● MATERIAL SHOWN:
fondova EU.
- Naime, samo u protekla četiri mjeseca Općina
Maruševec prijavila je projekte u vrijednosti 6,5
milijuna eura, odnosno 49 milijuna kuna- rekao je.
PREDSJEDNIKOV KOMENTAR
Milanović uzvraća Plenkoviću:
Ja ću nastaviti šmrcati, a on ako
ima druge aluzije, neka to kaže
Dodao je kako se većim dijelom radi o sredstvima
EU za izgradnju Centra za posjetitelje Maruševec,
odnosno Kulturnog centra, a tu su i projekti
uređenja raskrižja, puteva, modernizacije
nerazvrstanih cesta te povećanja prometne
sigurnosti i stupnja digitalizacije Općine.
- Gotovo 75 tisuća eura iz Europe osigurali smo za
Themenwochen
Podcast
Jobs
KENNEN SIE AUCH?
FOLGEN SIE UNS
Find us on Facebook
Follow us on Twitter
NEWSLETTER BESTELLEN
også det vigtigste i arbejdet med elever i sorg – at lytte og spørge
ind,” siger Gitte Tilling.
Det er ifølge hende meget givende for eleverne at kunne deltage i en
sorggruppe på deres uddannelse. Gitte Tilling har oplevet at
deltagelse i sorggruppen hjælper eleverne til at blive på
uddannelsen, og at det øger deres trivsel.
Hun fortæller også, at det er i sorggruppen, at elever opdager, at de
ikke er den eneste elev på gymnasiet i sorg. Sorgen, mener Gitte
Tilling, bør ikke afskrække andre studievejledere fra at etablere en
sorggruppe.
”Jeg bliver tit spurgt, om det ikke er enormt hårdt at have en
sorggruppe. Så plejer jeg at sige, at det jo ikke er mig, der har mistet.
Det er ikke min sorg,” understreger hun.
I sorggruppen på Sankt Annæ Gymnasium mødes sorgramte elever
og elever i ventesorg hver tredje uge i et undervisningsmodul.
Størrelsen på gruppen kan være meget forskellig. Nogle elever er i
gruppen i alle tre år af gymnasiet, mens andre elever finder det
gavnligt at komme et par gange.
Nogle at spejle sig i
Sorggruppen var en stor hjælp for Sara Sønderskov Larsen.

---

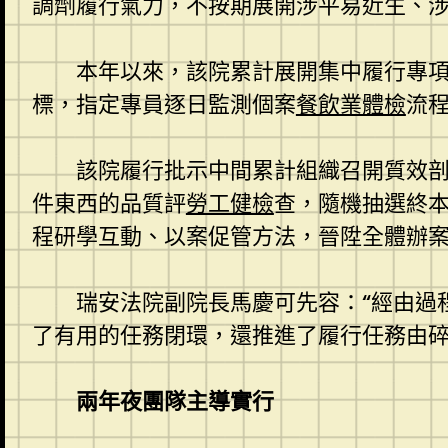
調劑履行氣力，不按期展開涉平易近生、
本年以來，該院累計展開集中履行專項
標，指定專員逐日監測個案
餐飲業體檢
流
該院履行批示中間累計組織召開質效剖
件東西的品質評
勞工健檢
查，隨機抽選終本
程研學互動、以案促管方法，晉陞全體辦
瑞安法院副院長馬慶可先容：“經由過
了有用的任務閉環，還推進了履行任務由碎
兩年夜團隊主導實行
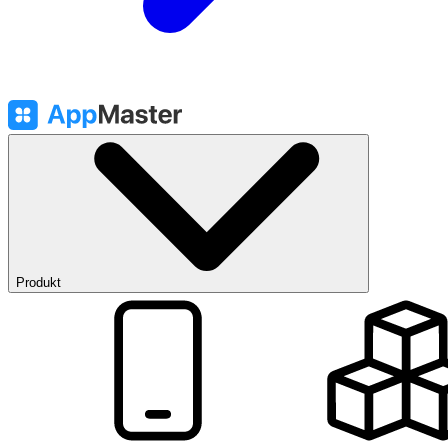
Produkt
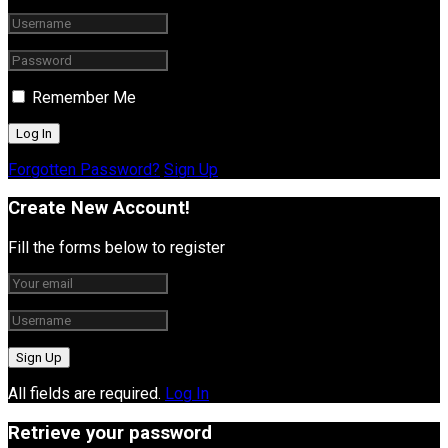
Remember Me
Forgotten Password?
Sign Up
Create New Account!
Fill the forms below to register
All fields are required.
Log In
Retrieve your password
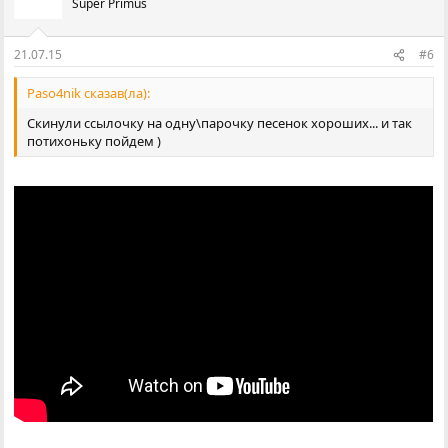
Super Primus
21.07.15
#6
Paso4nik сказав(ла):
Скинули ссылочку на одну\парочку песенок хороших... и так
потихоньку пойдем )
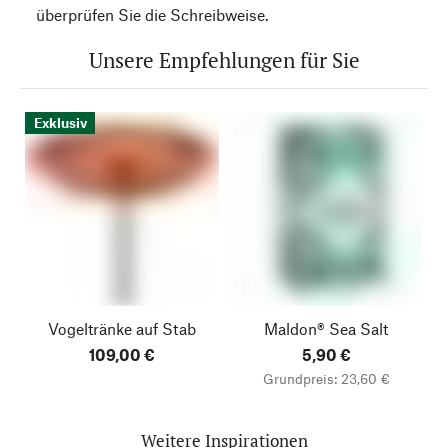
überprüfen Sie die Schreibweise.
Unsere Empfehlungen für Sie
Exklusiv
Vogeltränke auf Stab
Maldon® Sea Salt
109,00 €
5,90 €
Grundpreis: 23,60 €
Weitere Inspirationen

==

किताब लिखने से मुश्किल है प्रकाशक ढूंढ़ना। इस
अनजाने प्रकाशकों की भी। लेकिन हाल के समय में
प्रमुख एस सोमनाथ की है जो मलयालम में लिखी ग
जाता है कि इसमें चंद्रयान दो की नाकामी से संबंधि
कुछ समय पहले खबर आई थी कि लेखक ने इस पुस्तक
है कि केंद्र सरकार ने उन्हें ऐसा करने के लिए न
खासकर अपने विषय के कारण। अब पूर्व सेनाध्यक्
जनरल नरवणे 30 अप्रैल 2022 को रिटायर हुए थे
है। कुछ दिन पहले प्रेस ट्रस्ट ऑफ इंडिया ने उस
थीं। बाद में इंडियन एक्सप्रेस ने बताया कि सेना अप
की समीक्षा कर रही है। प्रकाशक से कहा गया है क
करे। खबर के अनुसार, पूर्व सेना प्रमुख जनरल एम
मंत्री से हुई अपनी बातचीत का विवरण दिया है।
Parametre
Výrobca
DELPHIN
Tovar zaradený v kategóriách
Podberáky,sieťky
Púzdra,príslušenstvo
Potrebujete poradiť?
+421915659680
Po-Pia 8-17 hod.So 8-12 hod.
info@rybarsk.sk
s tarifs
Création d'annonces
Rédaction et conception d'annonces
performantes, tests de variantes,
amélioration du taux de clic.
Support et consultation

● TASK PROMPT: Copy nothing but the lines above that run from the one with "Скинули ссылочку на" to the one with "Weitere Inspirationen", ends included; pictures stay out.

● RESPONSE TO THE EXERCISE:
Скинули ссылочку на одну\парочку песенок хороших... и так
потихоньку пойдем )
überprüfen Sie die Schreibweise.
Unsere Empfehlungen für Sie
Exklusiv
Vogeltränke auf Stab
Maldon® Sea Salt
109,00 €
5,90 €
Grundpreis: 23,60 €
Weitere Inspirationen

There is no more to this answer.